A well at the golf course, which has a long history of questionable environmental practices, has passed a recent groundwater sampling test.
The results of the July 24 test, released last week, found trace levels of metals like lead, benzene and arsenic that were “below laboratory-detection limits.”
A scientist who helped with the test pointed out that well water at this site is not the same as water that comes out of one’s tap.
“This is not a drinking-water well,” said W. Mark Henry, a senior scientist with Atkins North America, the company that performed the test. “It is used for maintenance.”
Concerns were raised about water safety after a Sept. 12 Miami Herald report showed that a gas tank was once buried at the course near this well.
Through various public-records requests, the Herald discovered that diesel fuel was once stored near the well to fuel tractors, according to a 1990 Florida Department of Environmental Regulation report. So much gas was used at the site that additional 55-gallon drums of fuel were stored above ground.
For decades, well-water quality at the site has been an issue with locals.
A golf-course official in 1990 said that the tank near the well dispensed about 3,600 gallons per year, although no inventory record was kept. The official expressed serious concerns after he discovered that the 1,120-gallon diesel tank was buried within the “basic wellfield protection area of the Miami Springs lower wellfield” back in April 1960.
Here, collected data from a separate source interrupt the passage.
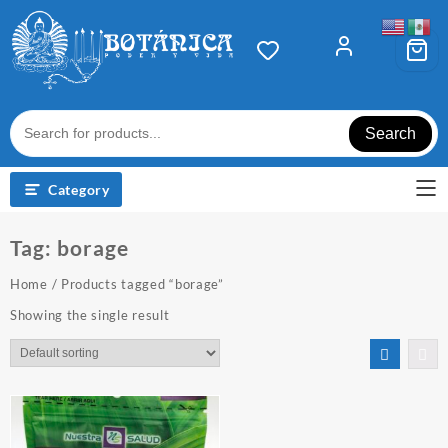
Skip
to
content
Search
Category
Tag:
borage
Home
/ Products tagged “borage”
Showing the single result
The tank was not registered or monitored and had no secondary containment wall, according to a county report. The gas tank was 20 feet underground — the same level as the water supply, according to a 1991 report by the city of Miami.
These water-test results were released just days after an unexpected environmental bill concerning the golf course raised tensions at a July 25 special meeting.
“There are [environmental regulatory-fee] requirements in excess of $1 million that we just found out about,” City Manager Ron Gorland said at the July 25 meeting.
Gorland told leaders that $1 million would be needed to bring the municipal golf course “up to minimum DERM standards.” However, he has not yet elaborated on how he came up with the $1 million figure to comply with county standards.
The next city council meeting will take place at city hall on Monday, Oct. 14, at 7 p.m.